Like many important battles, the Mansfield-Pleasant Hill engagement was actually a series of encounters taking place over several days. After a two-hour cavalry fight with Union forces near Wilson's Farm on April 7, 1864, Confederate commander General Richard Taylor (son of President Zachary Taylor) elected to defend a site about four miles south of Mansfield, now the location of the state historic site. General N.P. Banks did not expect the Confederates to fight until he reached Shreveport, so the Union army became stretched out along the narrow road leading to Mansfield. This allowed Taylor to deal with his opponents on more equal terms since the Confederate troops were heavily outnumbered.
At noon on April 8, the head of the disorganized Union army (6,400 troops) was confronted by the Confederate army (10,500 troops) in battle formation. The Union troops quickly formed a line of battle along a rail fence and a ridge known as Honeycutt Hill. On orders from Taylor, General Alfred Mouton's Division charged the rail fence. Mouton was killed leading the attack, but French born General C. J. Polignac, along with other Confederate forces, continued the attack and overwhelmed the Union line.

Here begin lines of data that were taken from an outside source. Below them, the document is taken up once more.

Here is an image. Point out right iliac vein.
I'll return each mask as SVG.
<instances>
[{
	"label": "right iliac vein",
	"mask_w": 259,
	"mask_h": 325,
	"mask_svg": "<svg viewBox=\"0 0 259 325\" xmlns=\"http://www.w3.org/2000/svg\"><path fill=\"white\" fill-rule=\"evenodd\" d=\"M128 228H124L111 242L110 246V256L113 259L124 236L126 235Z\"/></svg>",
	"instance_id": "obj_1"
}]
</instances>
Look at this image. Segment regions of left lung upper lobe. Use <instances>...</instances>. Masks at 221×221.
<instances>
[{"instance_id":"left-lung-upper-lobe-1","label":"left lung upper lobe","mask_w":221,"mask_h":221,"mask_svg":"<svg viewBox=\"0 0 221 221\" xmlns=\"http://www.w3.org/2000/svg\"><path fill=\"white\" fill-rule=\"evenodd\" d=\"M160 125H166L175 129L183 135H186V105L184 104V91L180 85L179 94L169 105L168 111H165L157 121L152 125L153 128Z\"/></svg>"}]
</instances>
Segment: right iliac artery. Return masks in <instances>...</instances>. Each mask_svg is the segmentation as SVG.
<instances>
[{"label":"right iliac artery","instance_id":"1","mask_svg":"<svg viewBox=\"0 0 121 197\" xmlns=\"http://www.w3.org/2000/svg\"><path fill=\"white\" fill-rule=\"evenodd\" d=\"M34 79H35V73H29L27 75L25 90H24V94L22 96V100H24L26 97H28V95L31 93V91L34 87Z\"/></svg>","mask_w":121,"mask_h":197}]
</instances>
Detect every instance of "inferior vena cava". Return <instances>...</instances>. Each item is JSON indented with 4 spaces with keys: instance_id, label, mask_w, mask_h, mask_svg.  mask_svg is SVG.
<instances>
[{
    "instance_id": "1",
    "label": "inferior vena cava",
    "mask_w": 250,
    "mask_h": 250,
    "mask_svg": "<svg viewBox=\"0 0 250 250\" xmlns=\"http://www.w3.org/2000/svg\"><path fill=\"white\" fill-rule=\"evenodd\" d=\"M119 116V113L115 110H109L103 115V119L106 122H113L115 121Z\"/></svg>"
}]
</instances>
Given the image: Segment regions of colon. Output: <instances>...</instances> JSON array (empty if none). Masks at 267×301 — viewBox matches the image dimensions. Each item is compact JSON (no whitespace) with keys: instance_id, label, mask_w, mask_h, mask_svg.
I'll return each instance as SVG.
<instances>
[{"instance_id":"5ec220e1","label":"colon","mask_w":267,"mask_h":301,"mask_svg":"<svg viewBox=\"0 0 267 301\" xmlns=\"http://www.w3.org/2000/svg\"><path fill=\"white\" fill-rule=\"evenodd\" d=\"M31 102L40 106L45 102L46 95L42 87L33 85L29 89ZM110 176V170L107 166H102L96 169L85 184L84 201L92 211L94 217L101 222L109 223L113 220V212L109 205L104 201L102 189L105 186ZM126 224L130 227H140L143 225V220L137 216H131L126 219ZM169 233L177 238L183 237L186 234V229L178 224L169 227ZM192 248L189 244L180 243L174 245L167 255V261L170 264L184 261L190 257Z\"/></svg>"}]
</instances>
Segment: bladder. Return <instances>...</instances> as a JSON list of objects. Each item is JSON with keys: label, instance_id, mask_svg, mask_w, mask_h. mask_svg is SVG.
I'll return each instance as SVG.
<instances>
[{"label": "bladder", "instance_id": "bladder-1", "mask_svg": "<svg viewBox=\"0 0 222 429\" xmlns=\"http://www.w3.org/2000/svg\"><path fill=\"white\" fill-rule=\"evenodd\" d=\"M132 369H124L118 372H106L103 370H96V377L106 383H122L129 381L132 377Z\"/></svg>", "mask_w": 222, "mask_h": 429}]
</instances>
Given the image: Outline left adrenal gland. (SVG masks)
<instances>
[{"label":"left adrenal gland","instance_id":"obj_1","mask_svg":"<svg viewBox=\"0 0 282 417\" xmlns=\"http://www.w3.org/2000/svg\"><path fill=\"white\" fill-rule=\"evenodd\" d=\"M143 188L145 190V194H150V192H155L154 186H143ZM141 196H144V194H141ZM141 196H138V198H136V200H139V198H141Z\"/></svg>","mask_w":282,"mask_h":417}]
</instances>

Two miles to the south, another 6,500 Union troops formed a defensive position at Chapman's Bayou and held this location until dark. During the night the defeated Union forces fell back to Pleasant Hill. On April 9, the fierce Battle of Pleasant Hill was fought, with both sides taking heavy losses and withdrawing from the field after dark. By turning back Union forces at this time, the Confederates were able to prevent complete Union control of Louisiana and stop progression of the war into Texas. In fact, the Confederate victory at Mansfield may have prolonged the war by several months.

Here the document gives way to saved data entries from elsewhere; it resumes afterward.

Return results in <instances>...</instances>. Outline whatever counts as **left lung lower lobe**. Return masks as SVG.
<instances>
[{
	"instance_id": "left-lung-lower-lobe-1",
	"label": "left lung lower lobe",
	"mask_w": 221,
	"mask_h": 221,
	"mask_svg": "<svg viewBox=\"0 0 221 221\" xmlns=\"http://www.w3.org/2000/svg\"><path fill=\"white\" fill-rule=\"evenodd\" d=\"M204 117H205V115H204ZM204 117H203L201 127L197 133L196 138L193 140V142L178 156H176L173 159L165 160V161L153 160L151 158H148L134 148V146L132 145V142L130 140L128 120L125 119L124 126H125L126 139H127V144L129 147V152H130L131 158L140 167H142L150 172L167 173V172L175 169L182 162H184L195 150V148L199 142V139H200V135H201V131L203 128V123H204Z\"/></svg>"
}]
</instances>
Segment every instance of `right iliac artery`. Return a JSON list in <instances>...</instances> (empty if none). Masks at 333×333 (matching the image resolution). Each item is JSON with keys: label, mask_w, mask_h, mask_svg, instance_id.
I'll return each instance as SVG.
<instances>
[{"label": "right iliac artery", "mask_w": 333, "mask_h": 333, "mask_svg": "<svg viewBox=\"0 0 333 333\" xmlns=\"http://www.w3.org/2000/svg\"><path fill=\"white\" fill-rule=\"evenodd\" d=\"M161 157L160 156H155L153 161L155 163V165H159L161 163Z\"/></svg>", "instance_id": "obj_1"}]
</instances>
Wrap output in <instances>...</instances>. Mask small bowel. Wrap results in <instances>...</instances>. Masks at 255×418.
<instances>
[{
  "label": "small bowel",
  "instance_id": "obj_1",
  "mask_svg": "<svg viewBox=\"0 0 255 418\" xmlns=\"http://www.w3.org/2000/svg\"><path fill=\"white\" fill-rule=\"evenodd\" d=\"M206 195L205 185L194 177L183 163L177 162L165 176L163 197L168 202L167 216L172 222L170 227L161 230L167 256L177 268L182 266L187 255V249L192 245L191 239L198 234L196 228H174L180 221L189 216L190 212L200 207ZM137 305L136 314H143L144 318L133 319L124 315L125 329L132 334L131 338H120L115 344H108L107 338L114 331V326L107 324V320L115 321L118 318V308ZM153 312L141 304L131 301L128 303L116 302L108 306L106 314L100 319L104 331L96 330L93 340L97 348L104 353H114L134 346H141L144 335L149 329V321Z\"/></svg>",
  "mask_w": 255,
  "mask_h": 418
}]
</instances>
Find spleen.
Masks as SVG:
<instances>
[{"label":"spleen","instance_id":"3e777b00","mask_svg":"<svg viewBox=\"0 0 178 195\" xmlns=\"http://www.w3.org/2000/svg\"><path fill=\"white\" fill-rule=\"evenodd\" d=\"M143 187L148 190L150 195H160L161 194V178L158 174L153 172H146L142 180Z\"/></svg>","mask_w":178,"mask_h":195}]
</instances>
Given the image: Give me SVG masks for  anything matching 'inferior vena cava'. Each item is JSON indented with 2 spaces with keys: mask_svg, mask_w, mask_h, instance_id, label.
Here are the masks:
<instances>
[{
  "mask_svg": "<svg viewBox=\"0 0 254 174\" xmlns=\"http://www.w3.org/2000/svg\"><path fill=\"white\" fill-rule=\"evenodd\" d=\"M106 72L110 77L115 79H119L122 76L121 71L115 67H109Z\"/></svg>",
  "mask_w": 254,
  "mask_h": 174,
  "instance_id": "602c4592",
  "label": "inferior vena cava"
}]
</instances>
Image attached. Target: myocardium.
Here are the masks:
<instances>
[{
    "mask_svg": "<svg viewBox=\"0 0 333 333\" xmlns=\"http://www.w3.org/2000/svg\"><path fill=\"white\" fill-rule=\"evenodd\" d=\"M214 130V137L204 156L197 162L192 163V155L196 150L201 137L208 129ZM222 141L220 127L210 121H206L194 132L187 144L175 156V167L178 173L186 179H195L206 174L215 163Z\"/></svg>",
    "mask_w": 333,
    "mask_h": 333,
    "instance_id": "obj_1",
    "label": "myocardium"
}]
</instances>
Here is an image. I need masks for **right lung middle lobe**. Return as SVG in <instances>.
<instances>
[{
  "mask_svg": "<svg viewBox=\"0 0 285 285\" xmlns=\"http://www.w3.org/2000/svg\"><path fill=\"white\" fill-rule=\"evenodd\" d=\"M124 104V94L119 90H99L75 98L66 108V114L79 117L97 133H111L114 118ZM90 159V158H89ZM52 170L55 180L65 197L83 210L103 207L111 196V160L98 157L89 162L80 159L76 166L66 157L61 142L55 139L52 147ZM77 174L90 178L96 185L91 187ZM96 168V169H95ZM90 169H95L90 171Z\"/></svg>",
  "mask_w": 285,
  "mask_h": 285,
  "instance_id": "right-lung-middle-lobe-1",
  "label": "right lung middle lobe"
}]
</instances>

In 1973, this State Historic Site was placed on the National Register of Historic Places, an honorary designation for significant historical sites. Through living history events, exhibits, battle reenactments and interpretive programs, Mansfield State Historic Site allows visitors to travel back to the unrest of the Civil War years. Watch for musket demonstrations, candlelight tours of the battlefield and other exciting events scheduled throughout the year.